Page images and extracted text

########################################

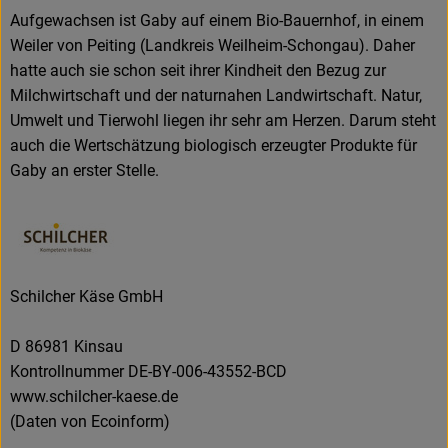
Aufgewachsen ist Gaby auf einem Bio-Bauernhof, in einem
Weiler von Peiting (Landkreis Weilheim-Schongau). Daher
hatte auch sie schon seit ihrer Kindheit den Bezug zur
Milchwirtschaft und der naturnahen Landwirtschaft. Natur,
Umwelt und Tierwohl liegen ihr sehr am Herzen. Darum steht
auch die Wertschätzung biologisch erzeugter Produkte für
Gaby an erster Stelle.
Schilcher Käse GmbH
D 86981 Kinsau
Kontrollnummer DE-BY-006-43552-BCD
www.schilcher-kaese.de
(Daten von Ecoinform)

########################################

What to do | Please output exactly the lines from the one containing "Kontrollnummer DE-BY-006-43552-BCD" through the end of the records, both included.

Solution to this exercise |
Kontrollnummer DE-BY-006-43552-BCD
www.schilcher-kaese.de
(Daten von Ecoinform)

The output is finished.